The more modern tonemapping modules from the scene-referred workflow provide improved color management where the old base curve breaks - especially regarding hue shifts.
In addition, the current base curve module is a bit bloated IMHO - especially with the exposure fusion. Although it is a valid point to include such a functionality together with tone mapping, I believe that with the new modules like tone equalizer, it may be more appropriate to handle the dynamic range with those dedicated modules and let the base curve be a simple tool to define a transfer curve.
Why I still use the base curve?
Well!
The other modules define the tone mapping in a parametric way.

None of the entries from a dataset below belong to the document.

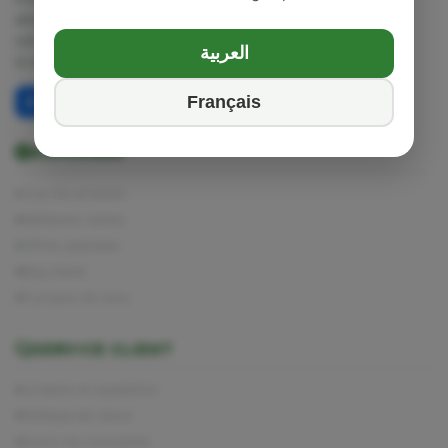
alimentaires et huiles sélectionnées avec
soin. Nous prenons soin de votre santé de
العربية
la nature à vos mains.
Français
EXPLORER
Tous les produits
Meilleures ventes
Offres spéciales
Blog Santé
À propos de nous
SERVICE CLIENT
Livraison et expédition
Politique de retour
Suivre ma commande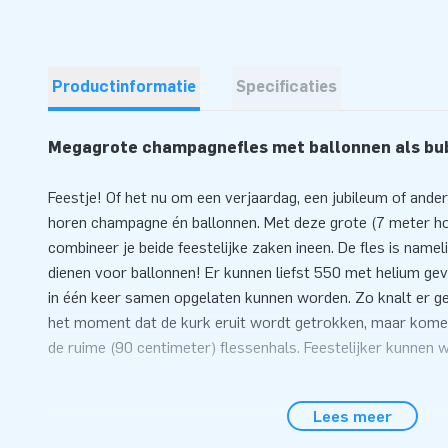
Productinformatie
Specificaties
Megagrote champagnefles met ballonnen als bu
Feestje! Of het nu om een verjaardag, een jubileum of andere 
horen champagne én ballonnen. Met deze grote (7 meter h
combineer je beide feestelijke zaken ineen. De fles is namel
dienen voor ballonnen! Er kunnen liefst 550 met helium gevul
in één keer samen opgelaten kunnen worden. Zo knalt er g
het moment dat de kurk eruit wordt getrokken, maar komen 
de ruime (90 centimeter) flessenhals. Feestelijker kunnen 
Ook het opzetten is een feestje
Lees meer
Doordat deze grote champagnefles met hulp van het duide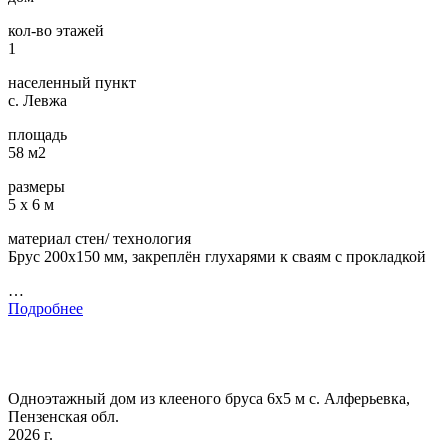
кол-во этажей
1
населенный пункт
с. Левжа
площадь
58 м2
размеры
5 х 6 м
материал стен/ технология
Брус 200х150 мм, закреплён глухарями к сваям с прокладкой
…
Подробнее
Одноэтажный дом из клееного бруса 6х5 м с. Алферьевка,
Пензенская обл.
2026 г.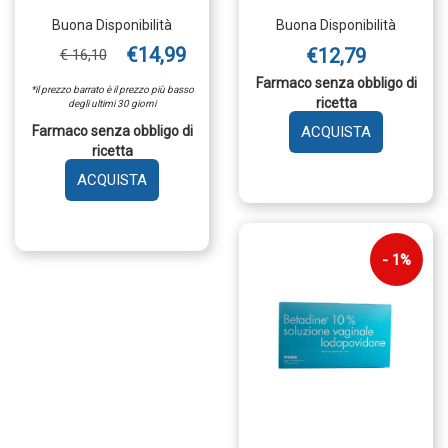
Buona Disponibilità
Buona Disponibilità
€14,99
€12,79
€ 16,10
Farmaco senza obbligo di
*il prezzo barrato è il prezzo più basso
ricetta
degli ultimi 30 giorni
AGGIUNGI 
Farmaco senza obbligo di
ricetta
VAG
125ML
AGGIUNGI BETADINE*SOL
10% AL
CUT
CARRELLO
FL
500ML
1%
10% AL
CARRELLO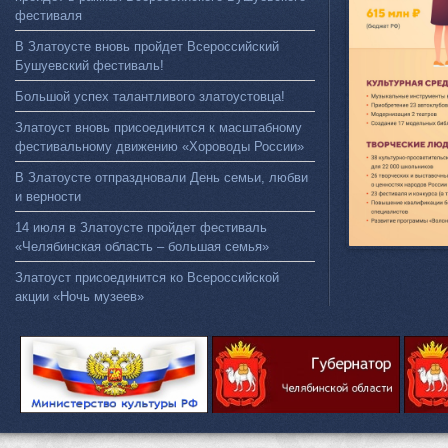
фестиваля
В Златоусте вновь пройдет Всероссийский
Бушуевский фестиваль!
Большой успех талантливого златоустовца!
Златоуст вновь присоединится к масштабному
фестивальному движению «Хороводы России»
В Златоусте отпраздновали День семьи, любви
и верности
14 июля в Златоусте пройдет фестиваль
«Челябинская область – большая семья»
Златоуст присоединится ко Всероссийской
акции «Ночь музеев»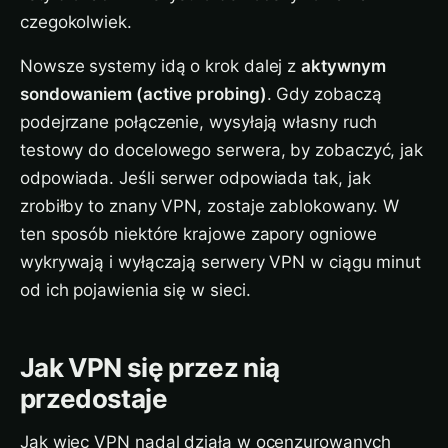
czegokolwiek.
Nowsze systemy idą o krok dalej z
aktywnym
sondowaniem (active probing)
. Gdy zobaczą
podejrzane połączenie, wysyłają własny ruch
testowy do docelowego serwera, by zobaczyć, jak
odpowiada. Jeśli serwer odpowiada tak, jak
zrobiłby to znany VPN, zostaje zablokowany. W
ten sposób niektóre krajowe zapory ogniowe
wykrywają i wyłączają serwery VPN w ciągu minut
od ich pojawienia się w sieci.
Jak VPN się przez nią
przedostaje
Jak więc VPN nadal działa w ocenzurowanych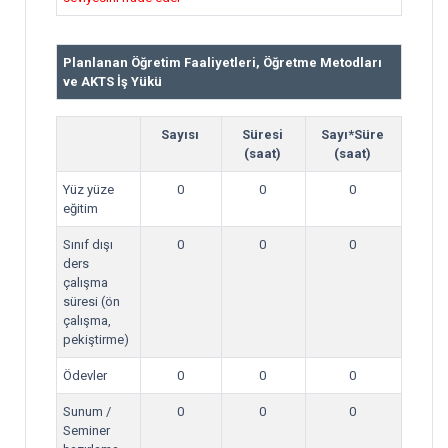
Planlanan Öğretim Faaliyetleri, Öğretme Metodları
ve AKTS İş Yükü
Sayısı
Süresi
Sayı*Süre
(saat)
(saat)
Yüz yüze
0
0
0
eğitim
Sınıf dışı
0
0
0
ders
çalışma
süresi (ön
çalışma,
pekiştirme)
Ödevler
0
0
0
Sunum /
0
0
0
Seminer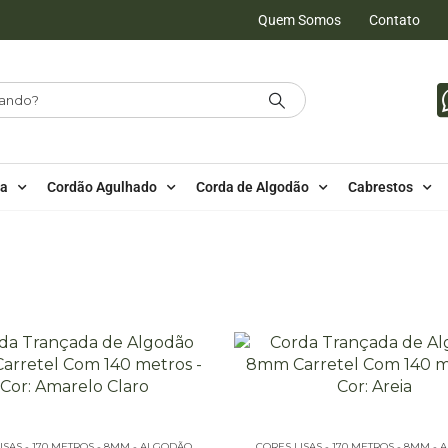
Quem Somos
Contato
da
Cordão Agulhado
Corda de Algodão
Cabrestos
ÃO
170 METROS - 8MM - ALGODÃO
CORES LISAS - 170 METROS -
ISAS - 170 METROS - 8MM - ALGODÃO
CORES LISAS - 170 METROS - 8MM -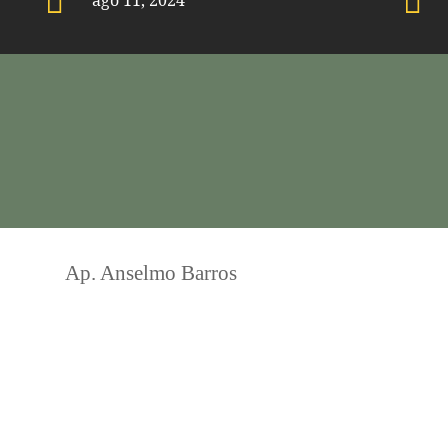


ago 11, 2024
Ap. Anselmo Barros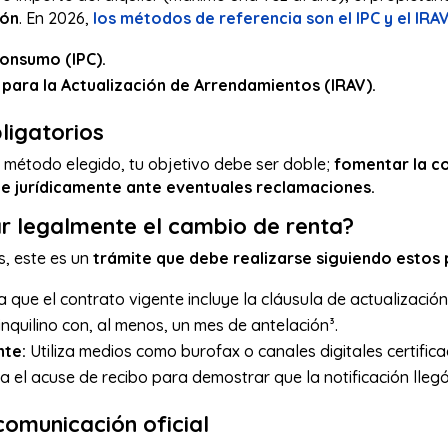
ión
. En 2026,
los métodos de referencia son el IPC y el IRAV
Consumo (IPC).
 para la Actualización de Arrendamientos (IRAV).
ligatorios
método elegido, tu objetivo debe ser doble;
fomentar la co
te jurídicamente ante eventuales reclamaciones.
r legalmente el
cambio de renta?
, este es un
trámite que debe realizarse siguiendo estos 
 que el contrato vigente incluye la cláusula de actualización
inquilino con, al menos, un mes de antelación³.
nte:
Utiliza medios como burofax o canales digitales certifica
el acuse de recibo para demostrar que la notificación llegó a
comunicación oficial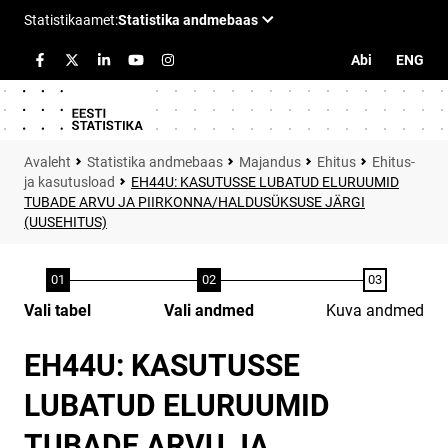
Abi
ENG
Statistika andmebaas
Majandus
Ehitus
Ehitus-
ja kasutusload
EH44U: KASUTUSSE LUBATUD ELURUUMID
TUBADE ARVU JA PIIRKONNA/HALDUSÜKSUSE JÄRGI
(UUSEHITUS)
Vali tabel
Vali andmed
Kuva andmed
EH44U: KASUTUSSE
LUBATUD ELURUUMID
TUBADE ARVU JA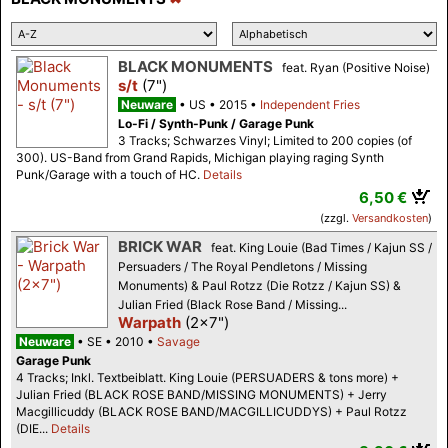
BLACK MONUMENTS
feat. Ryan (Positive Noise)
s/t
(7")
Neuware
US
2015
Independent Fries
Lo-Fi / Synth-Punk / Garage Punk
3 Tracks; Schwarzes Vinyl; Limited to 200 copies (of
300). US-Band from Grand Rapids, Michigan playing raging Synth
Punk/Garage with a touch of HC.
Details
6,50 €
(zzgl.
Versandkosten
)
BRICK WAR
feat. King Louie (Bad Times / Kajun SS /
Persuaders / The Royal Pendletons / Missing
Monuments) & Paul Rotzz (Die Rotzz / Kajun SS) &
Julian Fried (Black Rose Band / Missing...
Warpath
(2x7")
Neuware
SE
2010
Savage
Garage Punk
4 Tracks; Inkl. Textbeiblatt. King Louie (PERSUADERS & tons more) +
Julian Fried (BLACK ROSE BAND/MISSING MONUMENTS) + Jerry
Macgillicuddy (BLACK ROSE BAND/MACGILLICUDDYS) + Paul Rotzz
(DIE...
Details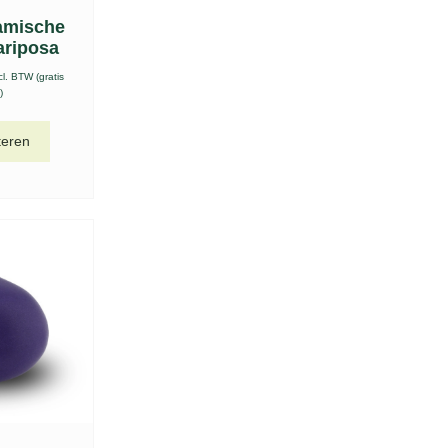
amische
ariposa
cl. BTW (gratis
)
teren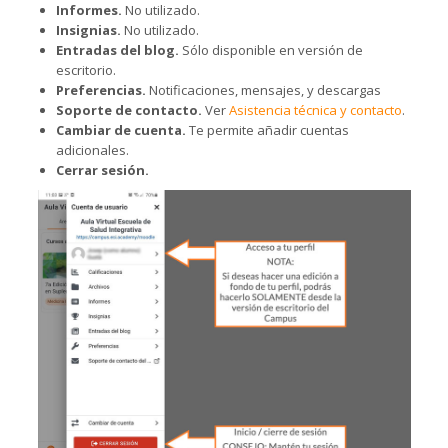
Informes.
No utilizado.
Insignias.
No utilizado.
Entradas del blog.
Sólo disponible en versión de
escritorio.
Preferencias.
Notificaciones, mensajes, y descargas
Soporte de contacto.
Ver
Asistencia técnica y contacto
.
Cambiar de cuenta.
Te permite añadir cuentas
adicionales.
Cerrar sesión.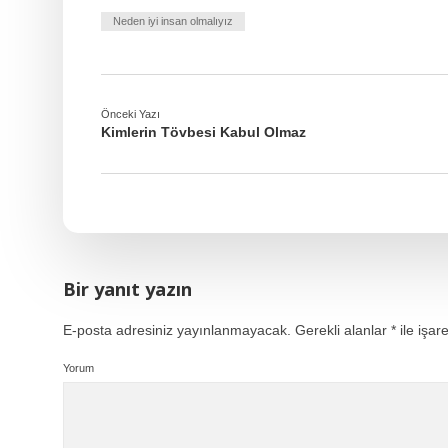
Neden iyi insan olmalıyız
Önceki Yazı
Kimlerin Tövbesi Kabul Olmaz
Bir yanıt yazın
E-posta adresiniz yayınlanmayacak.
Gerekli alanlar
*
ile işar
Yorum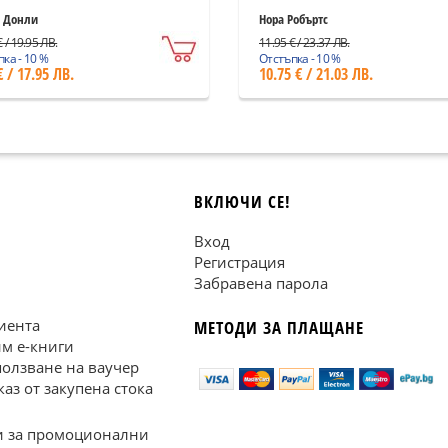
 Донли
Нора Робъртс
 / 19.95 ЛВ.
11.95 € / 23.37 ЛВ.
ка - 10 %
Отстъпка - 10 %
€ / 17.95 ЛВ.
10.75 € / 21.03 ЛВ.
ВКЛЮЧИ СЕ!
Вход
Регистрация
Забравена парола
иента
МЕТОДИ ЗА ПЛАЩАНЕ
им е-книги
ползване на ваучер
каз от закупена стока
 за промоционални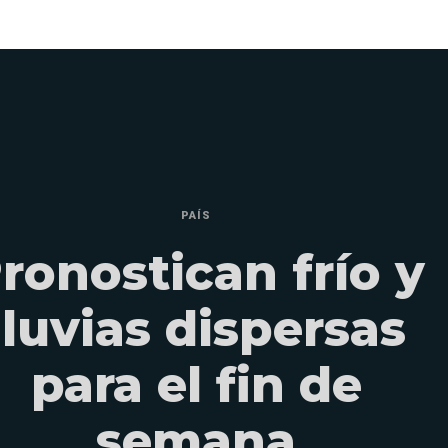
PAÍS
ronostican frío y
lluvias dispersas
para el fin de
semana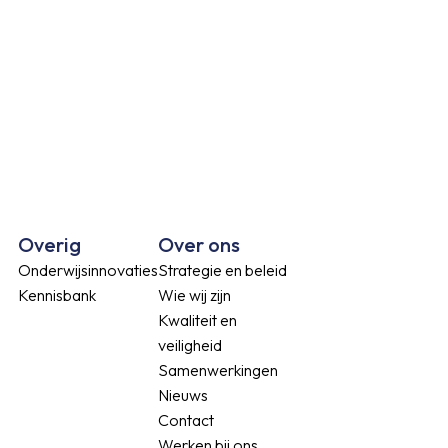
Overig
Over ons
Onderwijsinnovaties
Strategie en beleid
Kennisbank
Wie wij zijn
Kwaliteit en
n
veiligheid
Samenwerkingen
Nieuws
Contact
Werken bij ons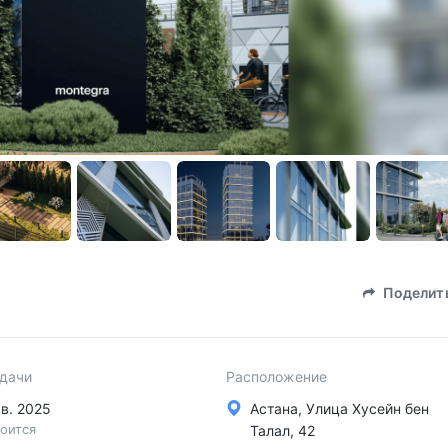
Поделит
сдачи
Расположение
кв. 2025
Астана, Улица Хусейн бен
оится
Талал, 42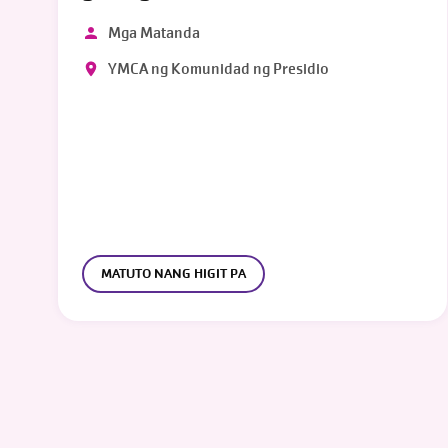
Mga Matanda
YMCA ng Komunidad ng Presidio
MATUTO NANG HIGIT PA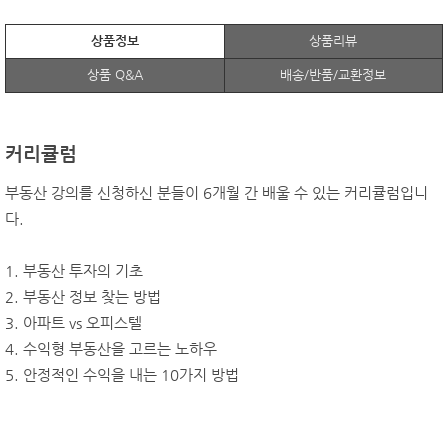
상품정보
상품리뷰
상품 Q&A
배송/반품/교환정보
커리큘럼
부동산 강의를 신청하신 분들이 6개월 간 배울 수 있는 커리큘럼입니
다.
1. 부동산 투자의 기초
2. 부동산 정보 찾는 방법
3. 아파트 vs 오피스텔
4. 수익형 부동산을 고르는 노하우
5. 안정적인 수익을 내는 10가지 방법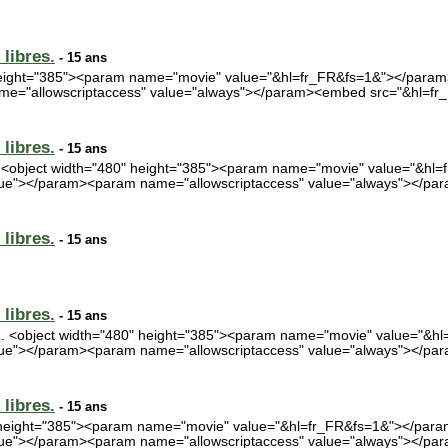
libres.
- 15 ans
 height="385"><param name="movie" value="&hl=fr_FR&fs=1&"></para
e="allowscriptaccess" value="always"></param><embed src="&hl=fr_
libres.
- 15 ans
 <object width="480" height="385"><param name="movie" value="&h
rue"></param><param name="allowscriptaccess" value="always"></pa
libres.
- 15 ans
libres.
- 15 ans
L. <object width="480" height="385"><param name="movie" value="&
rue"></param><param name="allowscriptaccess" value="always"></pa
libres.
- 15 ans
0" height="385"><param name="movie" value="&hl=fr_FR&fs=1&"></pa
true"></param><param name="allowscriptaccess" value="always"></p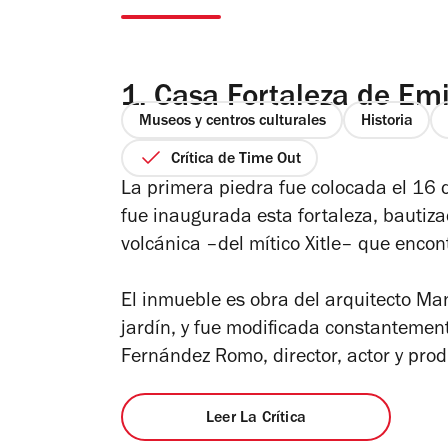
1.
Casa Fortaleza de Emil
Museos y centros culturales
Historia
Crítica de Time Out
La primera piedra fue colocada el 16
fue inaugurada esta fortaleza, bautizada
volcánica –del mítico Xitle– que encon
El inmueble es obra del arquitecto Ma
jardín, y fue modificada constantemen
Fernández Romo, director, actor y prod
Leer La Crítica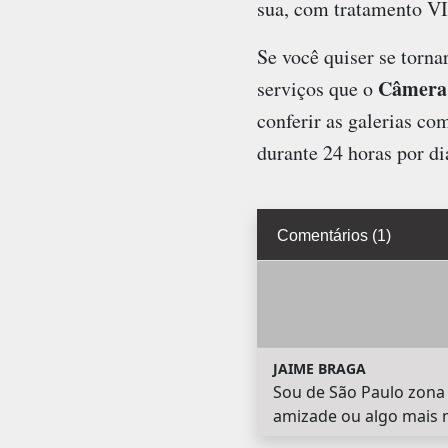
sua, com tratamento VI
Se você quiser se torna
Câmera 
serviços que o
conferir as galerias c
durante 24 horas por di
Comentários (1)
JAIME BRAGA
Sou de São Paulo zona 
amizade ou algo mais m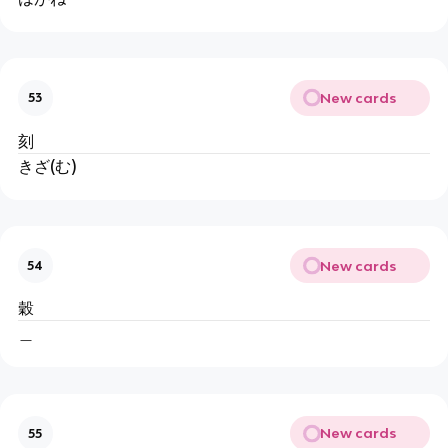
New cards
53
刻
きざ(む)
New cards
54
穀
＿
New cards
55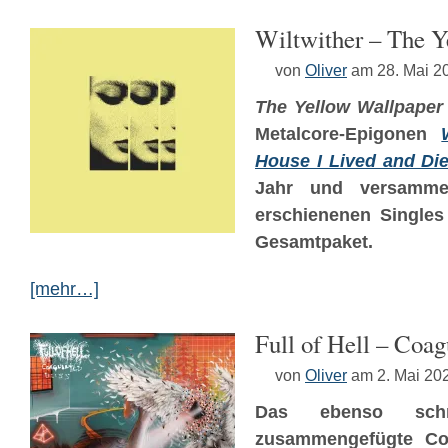
Wiltwither – The Y
von
Oliver
am 28. Mai 2
The Yellow Wallpaper
Metalcore-Epigonen
House I Lived and Die
Jahr und versammel
erschienenen Singles
Gesamtpaket.
[mehr…]
Full of Hell – Coag
von
Oliver
am 2. Mai 20
Das ebenso schr
zusammengefügte C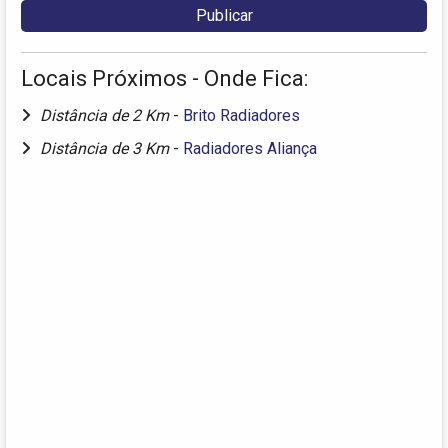
Locais Próximos - Onde Fica:
Distância de 2 Km
-
Brito Radiadores
Distância de 3 Km
-
Radiadores Aliança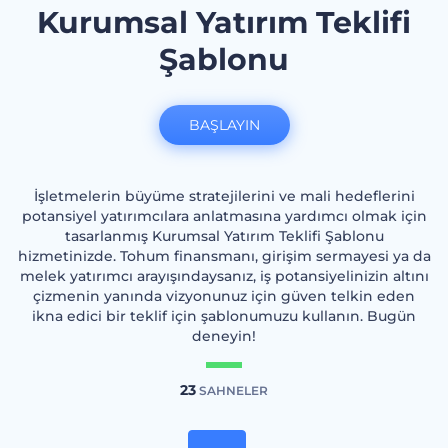
Kurumsal Yatırım Teklifi
Şablonu
BAŞLAYIN
İşletmelerin büyüme stratejilerini ve mali hedeflerini
potansiyel yatırımcılara anlatmasına yardımcı olmak için
tasarlanmış Kurumsal Yatırım Teklifi Şablonu
hizmetinizde. Tohum finansmanı, girişim sermayesi ya da
melek yatırımcı arayışındaysanız, iş potansiyelinizin altını
çizmenin yanında vizyonunuz için güven telkin eden
ikna edici bir teklif için şablonumuzu kullanın. Bugün
deneyin!
23
SAHNELER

Here, the parameters often provide a more technical control - but less so direct artistic correspondence.
Good knowledge of the algorithm and color management is required to understand what is really happening when you change certain parameters and to predict what values will yield the desired image.
By the way, IMO the new agx module is a significant improvement here as parameterization is based on terminology that is quite common in vfx / film industry.
So, I noticed that especially when editing a lot of images for commercial work, fiddling with the parameters to get the look I want may can take more time than simply using the base curve, where I have direct control over the transfer curve.
So, sometimes, I prefer the base curve.
However, the old base curve module has it’s own caveats. In particular (in my opinion), the hue shifts without any color preservation are problematic - especially for skin tones and colorful highlights.
The available color preservation methods either yield problems with desaturation or control of lightness.
Sigmoid is liked by many users for the pleasing out-of-the-box look.
I assume this mostly results from the channel-independent mapping, which is also used by the base curve without color preservation. Especially with typical sigmoid-like curves, the channel-independent mapping may increase saturation for certain value ranges.
From a color-science perspective, this may be undesirable, as it breaks color consistency, but the results are visually pleasing and often have a “warm, film-like” appearance.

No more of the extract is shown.